YOUR TASK =
Quote the entries below from the line with "dodao 18 koševa, a hrvatski košarkaš" through the line with "配件，气压动力机械及元件制造，气压动力机械及元件铸造精密五", both ends included, and only those lines.
*** Opening GIVEN RECORDS ***
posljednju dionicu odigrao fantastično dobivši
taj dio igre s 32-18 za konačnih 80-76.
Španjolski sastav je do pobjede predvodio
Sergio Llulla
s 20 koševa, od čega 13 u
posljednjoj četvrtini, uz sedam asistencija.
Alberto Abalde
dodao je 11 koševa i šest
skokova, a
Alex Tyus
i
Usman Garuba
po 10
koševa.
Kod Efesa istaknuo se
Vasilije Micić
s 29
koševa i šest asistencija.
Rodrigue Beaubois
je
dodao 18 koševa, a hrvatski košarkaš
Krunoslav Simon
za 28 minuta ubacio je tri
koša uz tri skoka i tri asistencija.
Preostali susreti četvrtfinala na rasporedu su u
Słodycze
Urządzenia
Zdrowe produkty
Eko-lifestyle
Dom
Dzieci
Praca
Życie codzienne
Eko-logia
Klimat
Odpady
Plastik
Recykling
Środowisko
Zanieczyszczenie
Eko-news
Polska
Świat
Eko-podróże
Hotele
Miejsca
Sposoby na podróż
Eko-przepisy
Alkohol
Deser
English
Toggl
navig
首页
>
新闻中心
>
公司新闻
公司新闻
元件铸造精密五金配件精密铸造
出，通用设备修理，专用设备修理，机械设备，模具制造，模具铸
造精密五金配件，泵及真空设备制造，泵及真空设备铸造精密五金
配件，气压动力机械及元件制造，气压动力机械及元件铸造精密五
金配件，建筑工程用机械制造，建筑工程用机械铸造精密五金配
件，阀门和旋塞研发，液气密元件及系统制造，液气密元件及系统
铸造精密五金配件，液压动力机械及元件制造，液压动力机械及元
*** Closing GIVEN RECORDS ***
TASK RESPONSE =
dodao 18 koševa, a hrvatski košarkaš
Krunoslav Simon
za 28 minuta ubacio je tri
koša uz tri skoka i tri asistencija.
Preostali susreti četvrtfinala na rasporedu su u
Słodycze
Urządzenia
Zdrowe produkty
Eko-lifestyle
Dom
Dzieci
Praca
Życie codzienne
Eko-logia
Klimat
Odpady
Plastik
Recykling
Środowisko
Zanieczyszczenie
Eko-news
Polska
Świat
Eko-podróże
Hotele
Miejsca
Sposoby na podróż
Eko-przepisy
Alkohol
Deser
English
Toggl
navig
首页
>
新闻中心
>
公司新闻
公司新闻
元件铸造精密五金配件精密铸造
出，通用设备修理，专用设备修理，机械设备，模具制造，模具铸
造精密五金配件，泵及真空设备制造，泵及真空设备铸造精密五金
配件，气压动力机械及元件制造，气压动力机械及元件铸造精密五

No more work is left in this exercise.